Judgment, Supreme Court, New York County (Arlene Silver-man, J.), rendered November 15, 2004, convicting defendant, after a jury trial, of burglary in the third degree, and sentencing him, as a second felony offender, to a term of 3 to 6 years, unanimously affirmed.
The court properly denied defendant’s suppression motion. As defendant concedes, the officer conducted a proper level-one request for information because defendant and his companion were carrying heavy-looking garbage bags at 2:30 a.m.

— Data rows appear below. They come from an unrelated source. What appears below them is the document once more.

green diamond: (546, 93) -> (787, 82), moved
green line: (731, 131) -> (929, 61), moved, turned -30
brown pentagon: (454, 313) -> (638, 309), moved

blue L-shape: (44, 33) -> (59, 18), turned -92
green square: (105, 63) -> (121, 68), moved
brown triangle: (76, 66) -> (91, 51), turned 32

When defendant’s companion evinced a consciousness of guilt by spontaneously assuming the “spread eagle” or “frisk” position even before the officer, who was exiting his unmarked car, had said anything (see People v Wigfall, 295 AD2d 222 [2002], lv denied 99 NY2d 540 [2002]), and when defendant and his companion gave illogical and implausible answers to the officer’s questions, this created a founded suspicion on the officer’s part that criminal activity was afoot, entitling him to exercise the common-law right of inquiry by asking to look inside the bags (see People v De Bour, 40 NY2d 210, 223 [1976]; People v Ward, 22 AD3d 368 [2005], lv denied 6 NY3d 782 [2006]); People v McPherson, 286 AD2d 616 [2001], lv denied 97 NY2d 685 [2001]).

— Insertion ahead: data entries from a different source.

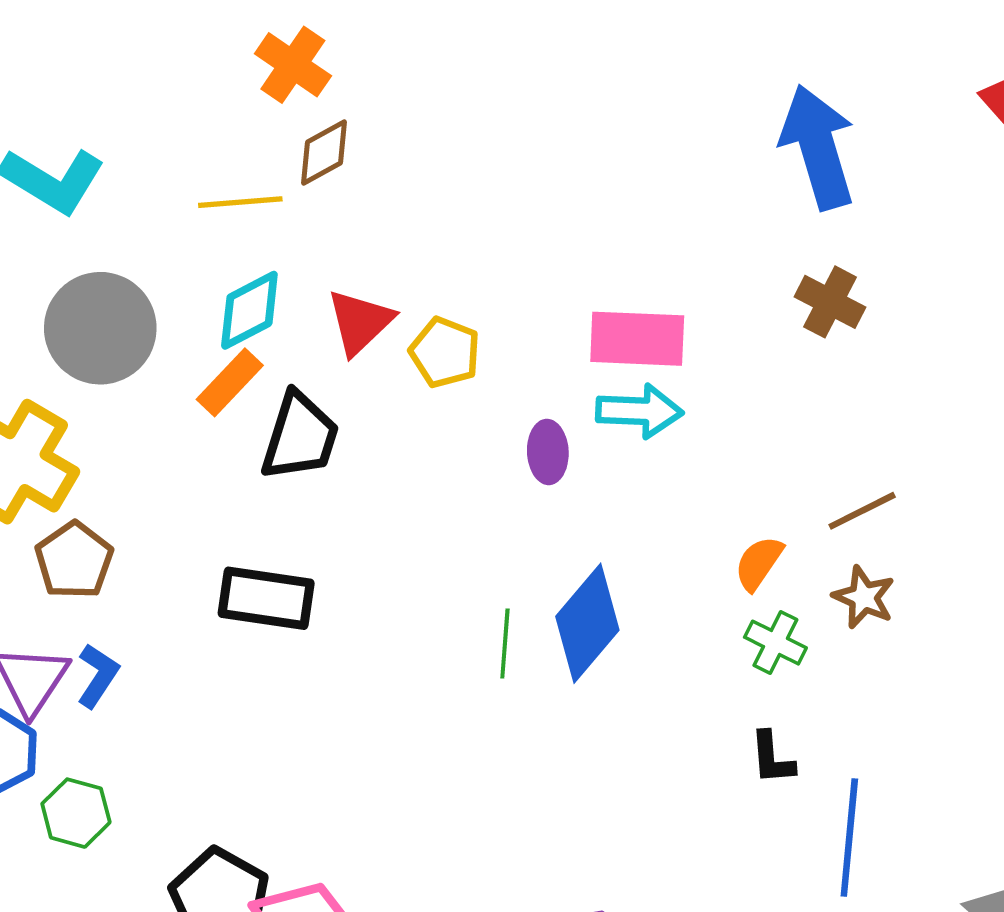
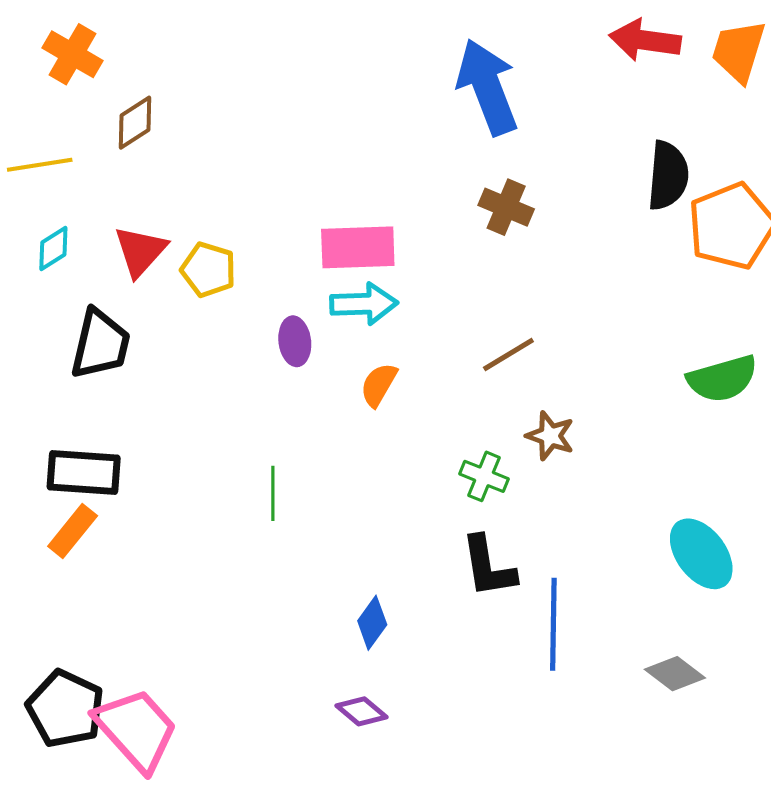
brown diamond: (324, 152) -> (135, 123), moved
cyan diamond: (249, 310) -> (53, 249), size x0.7
orange rectangle: (230, 382) -> (73, 531), moved
brown line: (862, 511) -> (508, 354), moved
orange semicircle: (759, 563) -> (379, 385), moved
blue diamond: (587, 623) -> (372, 623), moved, size x0.6
black L-shape: (772, 758) -> (488, 567), size x1.5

The challenged portions of the prosecutor’s cross-examination of defendant were generally within the bounds of permissible *296advocacy, and contained nothing that was so egregious as to deprive defendant of a fair trial (see People v Overlee, 236 AD2d 133, 136, 142 [1997], lv denied 91 NY2d 976 [1998]). Concur— Saxe, J.E, Marlow, Nardelli, Catterson and McGuire, JJ.